The event was happening as one more person was fatally shot in the city.

Leaders said enough is enough and they are ready to make this change from the bottom up.

Bethany Presbyterian Church Pastor Edward Lewis organized the Push for Peace to remind people in Bronzeville that they have the power to change the landscape of the city.

“We often depend on the police and we thank them for the work that they do, but there’s a part of this that we have to do and it begins by bringing us together and we do it with our trust in faith,” Lewis said.

He said the change starts with the youngest members of the community and that the roadmap of communication begins now with people like Keith Mason, his wife, and their three kids.

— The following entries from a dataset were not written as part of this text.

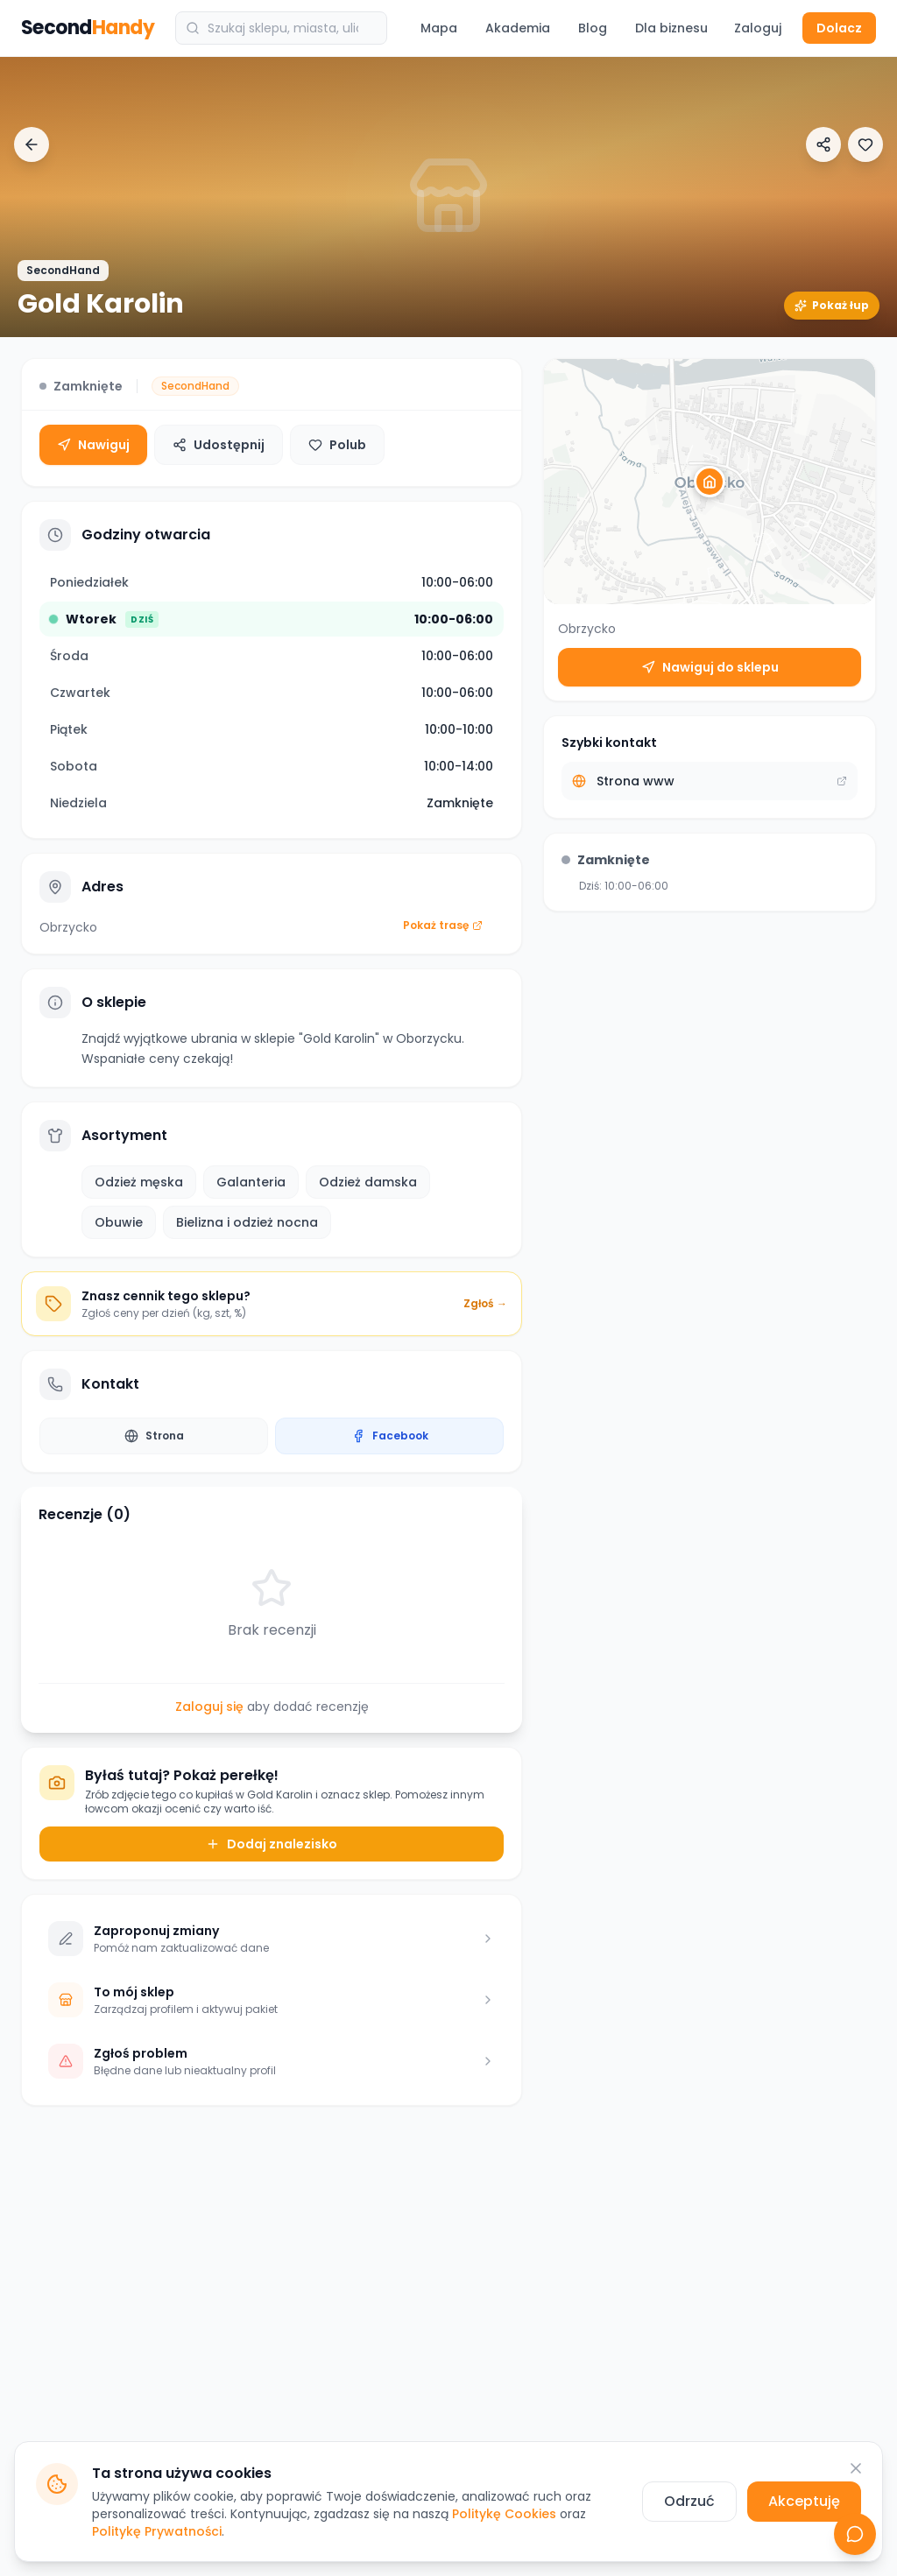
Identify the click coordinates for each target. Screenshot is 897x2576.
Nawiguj (93, 445)
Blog (592, 28)
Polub (337, 445)
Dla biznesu (671, 28)
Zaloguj (757, 28)
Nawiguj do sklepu (710, 667)
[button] (709, 481)
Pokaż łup (832, 305)
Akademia (517, 28)
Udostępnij (219, 445)
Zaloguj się (209, 1706)
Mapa (438, 28)
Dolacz (839, 28)
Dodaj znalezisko (271, 1844)
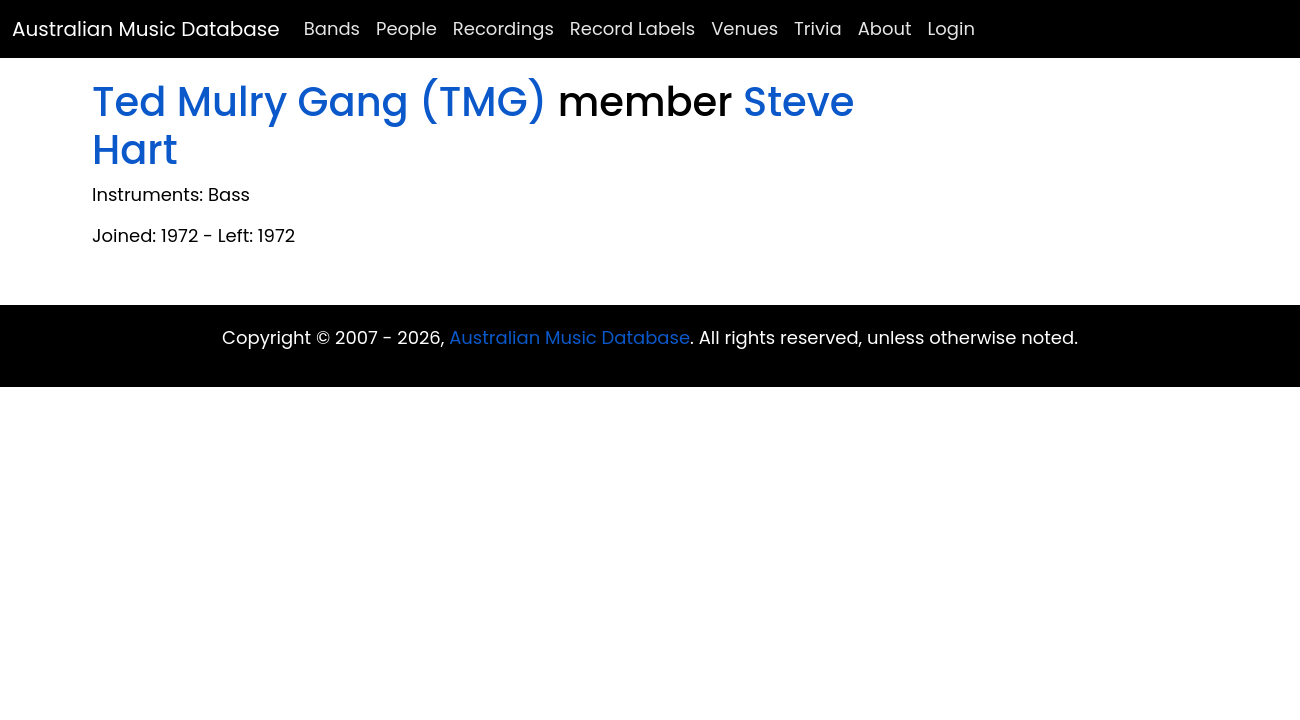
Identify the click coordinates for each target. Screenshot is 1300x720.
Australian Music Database (146, 29)
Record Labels (632, 28)
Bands (332, 28)
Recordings (503, 28)
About (885, 28)
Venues (744, 28)
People (406, 28)
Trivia (818, 28)
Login (951, 28)
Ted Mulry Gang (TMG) (319, 102)
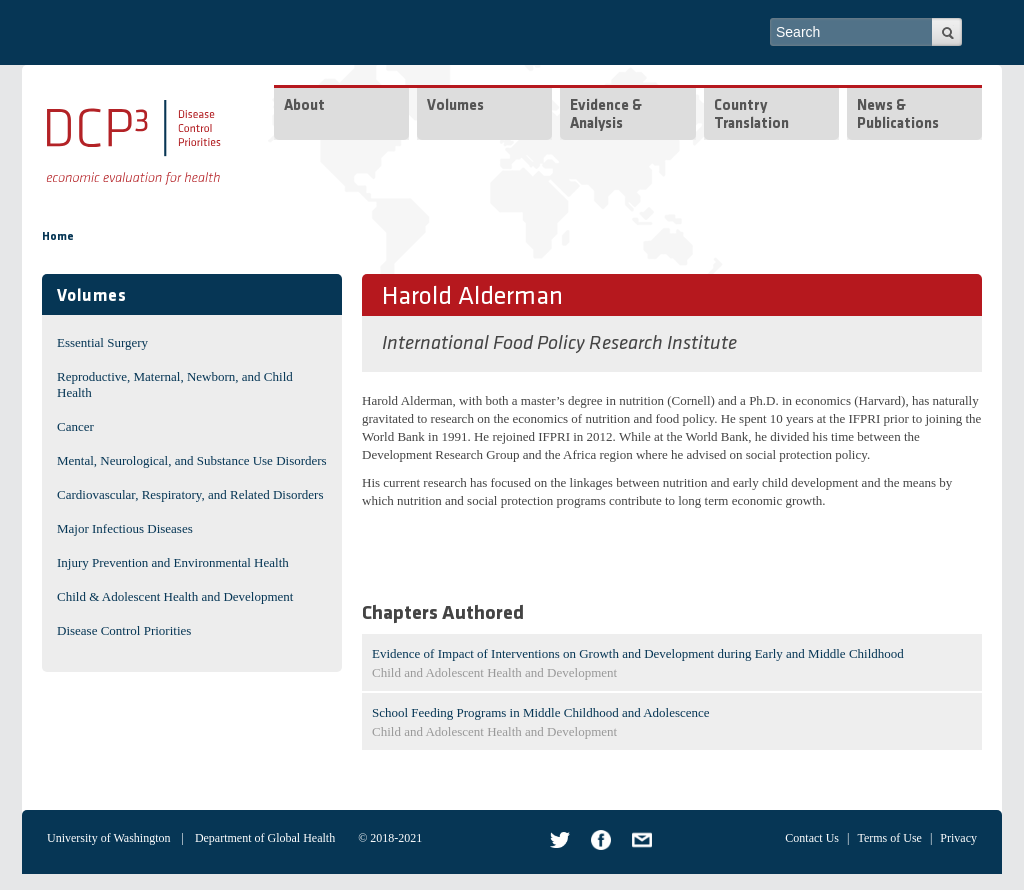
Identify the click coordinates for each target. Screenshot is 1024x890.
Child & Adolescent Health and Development (175, 596)
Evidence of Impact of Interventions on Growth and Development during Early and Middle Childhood (638, 653)
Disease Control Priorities (124, 630)
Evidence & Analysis (606, 115)
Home (58, 237)
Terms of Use (889, 838)
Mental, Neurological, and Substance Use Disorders (192, 460)
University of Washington (108, 838)
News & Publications (898, 115)
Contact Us (812, 838)
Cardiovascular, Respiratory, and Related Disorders (190, 494)
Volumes (455, 106)
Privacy (958, 838)
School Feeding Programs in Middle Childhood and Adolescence (541, 712)
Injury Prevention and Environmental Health (173, 562)
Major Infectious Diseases (125, 528)
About (304, 106)
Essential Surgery (102, 342)
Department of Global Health (265, 838)
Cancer (75, 426)
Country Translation (751, 115)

“The neighborhood has had a lot of violence in the last year, so we are here to uplift,” Keith Mason said.

Mason’s family spent Saturday taking in the music, positivity, and being together in their community.

He hopes the event will help guide his children on a peaceful path.

“For the most part, healing starts from within, so we need to come together and educate our young children,” Keith Mason said. “Let them know that violence, killing is worthless. It’s portrayed in movies, it’s portrayed in music, it has become partly the norm, so we want to end that stigma.”

Community leaders said shootings are happening almost daily now,  the violence making people forget about the positive things Bronzeville, with its rich history, has to offer.

People at the event pray that others can move past the violence and go into the future with peace.

“You must start small and then grow because you start too big, then you lose the momentum,” said Willis Brown, president of the Bronzeville Neighborhood Association. “Now we have something to look forward to.”

Bronzeville community leaders plan on hosting other events like this one.

They also said they have come up with a new gun violence initiative they plan on bringing to Columbus leaders in the future.